Microsoft needs to improve Nearby Share to include mobiles
Microsoft introduced Nearby Share in Windows 10 as a way to quickly transfer files between PCs that support it wirelessly. The system uses Bluetooth or Wi-Fi for the functionality and is supported on Windows 10 and Windows 11.
Microsoft improved Nearby Share on Windows 11 by adding sharing over a private Wi-Fi network to the functionality.
Here is an overview of what is supported:
- PC that is shared from runs Windows 11: support for Bluetooth and Wi-Fi.
- PC that is shared from runs Windows 10: support for Bluetooth only.
The Windows 11 2022 Update added support for sending files to desktop systems that are in the same private network, even if these do not support Bluetooth or Wi-Fi.
While Nearby Sharing works between Windows devices, better on Windows 11 because of the extended functionality, it lacks when it comes to smartphones.
The elephant in the room is that Microsoft is not in control of one of the two major mobile operating systems. Apple is in a better position, and AirDrop shows why that is such a powerful position to be in.
There is Phone Link for Android, but it is limited to transferring photos from the mobile device to the Windows PC, and it is a usability nightmare.
A third-party app, called Nearby Sharing Windows 10 / 11, exists that promises to do better (found here). It adds support for Nearby Sharing on the Android device when installed, and allows users then to send files from the Android device to the Windows PC.

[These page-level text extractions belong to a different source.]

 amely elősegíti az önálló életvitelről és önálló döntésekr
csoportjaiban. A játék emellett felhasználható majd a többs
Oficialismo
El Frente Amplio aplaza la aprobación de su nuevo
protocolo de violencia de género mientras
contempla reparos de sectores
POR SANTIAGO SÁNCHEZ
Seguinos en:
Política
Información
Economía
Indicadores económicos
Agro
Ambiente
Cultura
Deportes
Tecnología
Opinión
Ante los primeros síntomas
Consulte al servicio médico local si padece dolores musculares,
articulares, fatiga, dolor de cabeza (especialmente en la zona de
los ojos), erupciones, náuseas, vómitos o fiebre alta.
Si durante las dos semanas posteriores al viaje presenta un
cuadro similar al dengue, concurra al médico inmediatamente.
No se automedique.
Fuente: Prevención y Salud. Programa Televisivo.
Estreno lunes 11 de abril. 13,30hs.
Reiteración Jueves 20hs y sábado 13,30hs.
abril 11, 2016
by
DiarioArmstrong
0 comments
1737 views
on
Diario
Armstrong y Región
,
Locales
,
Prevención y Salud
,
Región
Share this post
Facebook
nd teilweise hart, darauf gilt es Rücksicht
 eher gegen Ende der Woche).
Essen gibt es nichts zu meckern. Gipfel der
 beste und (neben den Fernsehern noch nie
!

It lacks support for sending files from Windows to the Android device, however. The developer of the app is working on receiving functionality currently to allow for true two-way file transfers between Android and Windows 10 / 11 devices.
It is unclear why Microsoft is ignoring mobile devices for the most part. Nearby Sharing has been improved by the company, but only on Windows 11. Lack of mobile support removes several common use cases, such as sending photos from the mobile device to the PC without using cloud storage or cable connections, sending audio or video files downloaded on PC to the mobile for listening and watching, and more.
It is possible that Microsoft is working on such an app, or has plans to improve the Phone Link app, but the company has not revealed any plans of that sort publicly.